Molto delicato un incontro anche quando l’orso si sta cibando. Coglierlo, soprattutto di sorpresa, durante un pasto potrebbe innervosirlo: nella scala delle priorità per l’animale la difesa della preda può risultare prioritaria rispetto all’abbandono. Infine tra le casistiche più controverse la presenza di cani: «Soprattutto se lasciato libero, può diventare una fonte di stress importante», conferma il provinciale. Difatti chi è stato in zone frequentate dal plantigrado può avere notato il proprio animale particolarmente spaventato e restio a procedere, situazione che però può mutare rapidamente quando l’incontro è improvviso. In tale situazione il cane può trasformare la propria paura in aggressività, salvo poi battere in una rapida ritirata una volta scatenata la reazione dell’orso. Pur non essendo la mole di dati sufficiente per avere rilevanza statistica, in due delle tre aggressioni avvenute a partire dal 2014 l’uomo era accompagnato dal proprio animale. Quello che si può aggiungere è che gli orsi troppo confidenti per lasciarsi intimidire dall’uomo, sono stati stimati in una percentuale tra il 3% e il 5%: su una popolazione di 50 individui la possibilità di incontrare quei due elementi pericolosi rimane molto bassa. I consigli agli escursionisti non possono però che essere sempre gli stessi: «Segnalare per quanto possibile la propria presenza in zona facendo rumore e nel malcapitato caso di un incontro, non essere precipitosi». È molto facile insomma che quel grosso animale che ci troviamo davanti sia un essere pacifico e indifferente. Una dignitosa ritirata dell’uomo potrebbe essere la soluzione migliore per salvare così orgoglio e pelle in una mossa.
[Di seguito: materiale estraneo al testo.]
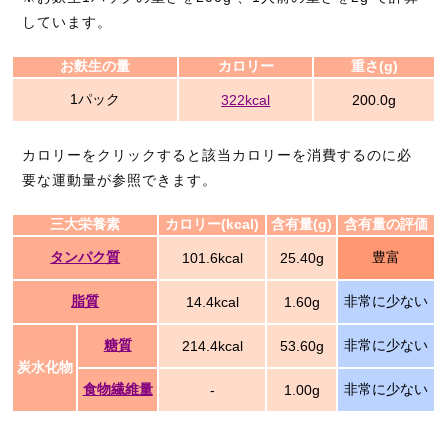
しています。
お麩生の量
カロリー
重さ(g)
1パック
322kcal
200.0g
カロリーをクリックすると該当カロリーを消費するのに必
要な運動量が参照できます。
三大栄養素
カロリー(kcal)
含有量(g)
含有量の評価
タンパク質
豊富
101.6kcal
25.40g
脂質
非常に少ない
14.4kcal
1.60g
糖質
非常に少ない
214.4kcal
53.60g
炭水化物
食物繊維量
非常に少ない
-
1.00g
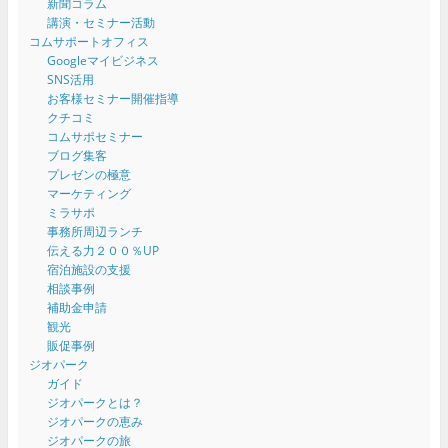
新聞コラム
講演・セミナー活動
コムサポートオフィス
Googleマイビジネス
SNS活用
お客様セミナー開催指導
クチコミ
コムサポセミナー
ブログ集客
プレゼンの極意
マーケティング
ミラサポ
事務所周辺ランチ
伝える力２００％UP
宿泊施設の支援
相談事例
補助金申請
観光
販促事例
ジオパーク
ガイド
ジオパークとは？
ジオパークの恵み
ジオパークの旅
L’ursus arctos, comunemente orso bruno, dopo la reintroduzione dalla Slovenia conta in Trentino ormai un numero compreso tra 49 e 66 esemplari. «La popolazione ha raggiunto una certa stabilità nell’ultimo quadriennio, presentando un numero di esemplari su questo territorio compatibili con la soglia raggiungibile». Come è noto le femmine sono maggiormente stanziali, e occupano un’area di circa 1090 kmq, con una densità di circa 3,2 orsi su 100 kmq, mentre i maschi spaziano su un’area più ampia, pari a oltre 20mila kmq. «Fenomeni di infanticidio e alcuni casi di morti causate dall’uomo hanno contribuito poi alla statistica. Bisogna infatti considerare che alcuni cuccioli, quando la popolazione maschile raggiunge un certo numero, vengono uccisi da esemplari adulti concorrenti per garantirsi a loro volta più possibilità riproduttive con le femmine. Inoltre abbiamo riscontrato casi di avvelenamento o di bracconaggio». Il Trentino non è ancora una terra sicura per l’orso anche per via del patrimonio genetico presente. Tutti gli esemplari nati dopo la reintroduzione sono figli di due padri (Joze e Gasper). Se scoppiasse un’epidemia non è detto che questi orsi abbiano nel loro dna le risorse per fronteggiarla con successo.
Tornando al comportamento, l’orso ha un udito molto sviluppato e un olfatto acutissimo, la vista è invece mediocre. «Sono animali prevalentemente crepuscolari e notturni, sensibili all’inquinamento acustico e luminoso. Mangiano vegetali per due terzi della dieta, la carne non è il pasto preferito». Ai primi freddi, quando il cibo scarseggia, gli orsi vanno alla ricerca di un rifugio asciutto dove trascorrere l’inverno. Nella tana l’orso cade in un torpore che gli consente di far fronte alle basse temperature e alla mancanza di cibo. Non si tratta di un letargo vero e proprio: gli orsi mantengono un buon grado di reattività agli stimoli esterni e possono uscire fuori dalla tana durante le belle giornate invernali.
Tutto ci racconta di un animale tendenzialmente schivo e solitario. Allo stesso tempo però, almeno in Trentino, l’orso sembra essersi fatto più confidente.